Glasspockets Find: 2013 Annual Letter from Bill Gates
February 12, 2013
In previous annual letters, Bill Gates has highlighted the power of innovation to reduce global hunger, poverty and disease, and improved educational outcomes in the U.S. In the fifth Annual Letter from Bill Gates, he notes that any innovation will fall short if it cannot reach the people who will benefit from it. That’s why he shifts his attention this year to examine how innovations in measurement are essential to discover better ways to deliver the solutions that the Bill & Melinda Gates Foundation seeks to push forward.
Throughout the letter, Gates provides examples from the foundation’s experience that may inspire others to think critically and honestly about choosing the proper measurement to better gauge whether progress is happening—and, if not, what adjustments might make sense. In northern Nigeria, he describes how digital technology has vastly improved the ability to map the distances between villages so that polio vaccine can more effectively be distributed to children at risk for the disease.
In Ethiopia, well-stocked health clinics have been set up in the vast rural stretches where most of the people live, enabling, among other successes, a significant reduction in the rate of child mortality and an increase in vaccination coverage. Unlike ten years ago when it was unusual to document a child’s birth or death in rural Ethiopia, today there are much better official records that provide data to track progress and allow for adjustments to be made in order to address remaining—or new—needs.

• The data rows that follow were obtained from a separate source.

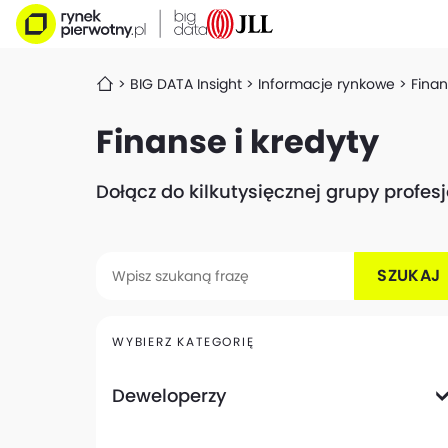
BIG DATA Insight
Informacje rynkowe
Finan
Finanse i kredyty
Dołącz do kilkutysięcznej grupy profe
SZUKAJ
WYBIERZ KATEGORIĘ
Deweloperzy
Deweloperzy giełdowi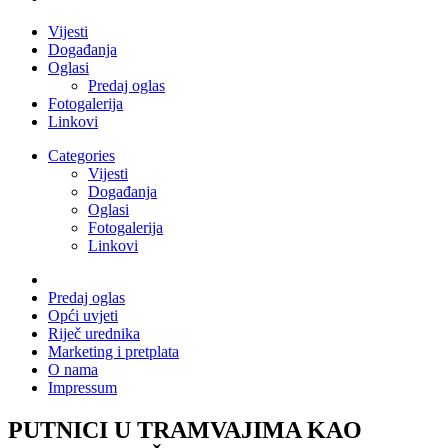
Vijesti
Događanja
Oglasi
Predaj oglas
Fotogalerija
Linkovi
Categories
Vijesti
Događanja
Oglasi
Fotogalerija
Linkovi
Predaj oglas
Opći uvjeti
Riječ urednika
Marketing i pretplata
O nama
Impressum
PUTNICI U TRAMVAJIMA KAO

In Colorado, the foundation initiated a project in 2009 to better understand how to build an evaluation and feedback mechanism to help teachers improve. Final results of this project were announced last month, concluding that there are “observable, repeatable, and verifiable ways of measuring teacher effectiveness.” The lessons learned may be used to improve teacher education which may open doors to re-creating a much more effective education system in this country.

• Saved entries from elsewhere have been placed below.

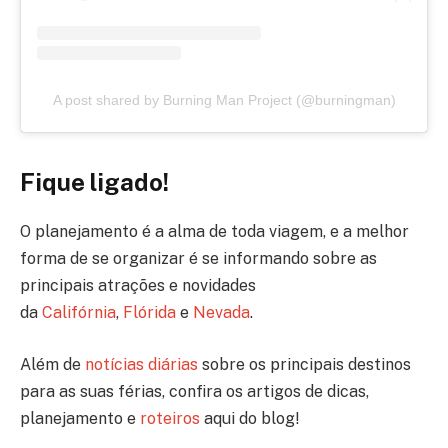
A post shared by Burning Man Project (@burningman)
Fique ligado!
O planejamento é a alma de toda viagem, e a melhor
forma de se organizar é se informando sobre as
principais atrações e novidades
da
Califórnia
,
Flórida
e
Nevada
.
Além de
notícias diárias
sobre os principais destinos
para as suas férias, confira os artigos de dicas,
planejamento e
roteiros
aqui do blog!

Gates, in closing, expresses an overall sense of optimism, but shares two challenges that most concern him for accelerating progress over the next 15 years: the possibility that sufficient funds will not materialize for essential global health and development projects and that agreement will prove elusive in identifying clear goals to help the world’s poorest.
The 2013 Annual Letter from Bill Gates serves as a reminder to us all of both the importance of measurement and the challenge of determining the right things to measure to make transparent the difference we are making in the world.